Man oh man that is so cold, if I were a car I wouldn’t want to be anything, But cranky!

The point I’m trying to get across is the lack of movement of the plunger body after the contacts close. You should be able to push it in farther after getting a reading that they closed.

You see there are two rods.
One is in the heavy metal core we are calling the plunger that pulls the Bendix Drive clutch to engaged the flywheel.
Rod number two is the one sticking up from the insides of the solenoid. It has the internal spring and the contact bar semi attached to it. The bar gets pushed but floats on the rod to get flat to the stud terminals.
The two rods get smacked together!
The bottom rod can move quite a bit farther after the contacts close but the core cannot push it far enough. Just enough nothing much extra from the factory.

If you noticed down in the casting there is an angled hump coming upwards around that inner rod.
The core that you can take out, has an angled recess up inside the bottom end.
Just because you shorten the end of the cores body, the core will still stop against the bottom angles. The inner angle in the core needs to be deepened.
I imagine that the angles are there to align things, in a very solid way, to center the core in the bore.
Not that it can move that much, but it helps to keep the core in the center of the magnetic field.
It also creates a larger landing pad than just the narrow circumference of the core.

I had one of these all apart and destroyed it because I was going to get a new one!
Unfortunately a rebuilder was without them and if he had them it was $60+!
He showed me the problems and how to proof for a good one and toss the others!
That is what he does!
Is he a good rebuilder, who knows?
He helped me a lot because he saw that I was that kind of guy!

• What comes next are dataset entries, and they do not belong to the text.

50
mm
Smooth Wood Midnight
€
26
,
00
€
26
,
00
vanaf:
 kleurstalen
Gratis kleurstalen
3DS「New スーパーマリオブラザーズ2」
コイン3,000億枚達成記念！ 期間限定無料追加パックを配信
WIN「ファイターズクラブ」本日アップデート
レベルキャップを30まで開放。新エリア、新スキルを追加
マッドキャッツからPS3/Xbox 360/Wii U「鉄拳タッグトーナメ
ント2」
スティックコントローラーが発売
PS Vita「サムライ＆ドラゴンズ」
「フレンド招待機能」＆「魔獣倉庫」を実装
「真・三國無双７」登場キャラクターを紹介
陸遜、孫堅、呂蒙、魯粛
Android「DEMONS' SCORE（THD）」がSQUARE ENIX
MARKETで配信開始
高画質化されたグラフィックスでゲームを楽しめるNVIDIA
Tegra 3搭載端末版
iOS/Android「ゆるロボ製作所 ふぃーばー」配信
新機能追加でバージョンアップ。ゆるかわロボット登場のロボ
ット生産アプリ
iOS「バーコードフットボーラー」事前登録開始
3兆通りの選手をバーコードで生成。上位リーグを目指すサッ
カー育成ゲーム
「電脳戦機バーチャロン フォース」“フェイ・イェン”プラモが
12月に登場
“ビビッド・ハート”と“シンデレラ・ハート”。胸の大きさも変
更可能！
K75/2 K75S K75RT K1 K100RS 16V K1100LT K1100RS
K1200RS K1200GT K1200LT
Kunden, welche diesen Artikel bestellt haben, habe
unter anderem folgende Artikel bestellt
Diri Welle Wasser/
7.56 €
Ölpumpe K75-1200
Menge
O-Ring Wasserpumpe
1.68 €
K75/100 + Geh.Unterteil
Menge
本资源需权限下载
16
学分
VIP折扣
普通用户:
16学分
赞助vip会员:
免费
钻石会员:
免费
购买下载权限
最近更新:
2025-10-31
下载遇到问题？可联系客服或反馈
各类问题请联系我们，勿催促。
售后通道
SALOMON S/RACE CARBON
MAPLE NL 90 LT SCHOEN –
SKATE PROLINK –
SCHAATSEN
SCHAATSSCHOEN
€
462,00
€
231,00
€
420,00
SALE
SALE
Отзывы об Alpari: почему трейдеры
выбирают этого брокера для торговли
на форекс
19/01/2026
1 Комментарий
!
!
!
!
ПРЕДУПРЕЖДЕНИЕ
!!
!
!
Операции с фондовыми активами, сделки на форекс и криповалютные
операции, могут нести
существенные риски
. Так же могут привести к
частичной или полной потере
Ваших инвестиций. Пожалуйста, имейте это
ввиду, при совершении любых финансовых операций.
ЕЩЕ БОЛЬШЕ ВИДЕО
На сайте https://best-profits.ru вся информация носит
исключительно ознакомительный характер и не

I went a got another starter from a dismantling yard. The whole thing pulled by them was $35!
I got extra parts!

The easiest fix is to take all the length of the cores rod and move it downwards towards the inner rod.
As I remember, If you wanted to machine the cores angle, you still pull the cores rod out to use a 60 degree countersink tool. The same used for lathe centers.

Like I said, you can get about 2-3 mm from breaking the tack welds and squeezing the rod setup.
It’s almost unlimited doing both of the modifications but one has to remember the stroke of the Bendix has its own limit.
It still hits the end of the starter motor shaft and that bushing in the housing.
Probably the reason for the slot in the rod to give it some slop!

I remember having concerns with collapsing the slotted end under the unknown pressures of the vise to get the rod to move.
So, I reinforced the sides with two tiny plates of metal held tightly by a pair of vise grips. The whole setup fits between almost any vise opening.

You said you had “maybe” .015 extra movement. I would have liked to hear you had twice that as a minimum. The more the better, for contact make up pressure.
The extra allowance can compensate for wear like it should have been made.

If the solenoids were setup correctly the brushes and Bendix might all wear out more evenly.
The darn things last for years and years now!
Nothing on modern cars can claim that!
Scott Kilmer showed one engine design, on a V8, that the starter was under the intake manifold.
I bet that electric motor gets cooked easily!
A big $1000 + plus parts job!
The term “money pit” gets used very often on his videos.
The guy is a little goofy but it’s his good nature that keeps him going!
He make very valid points, to make sense, of the nonsense!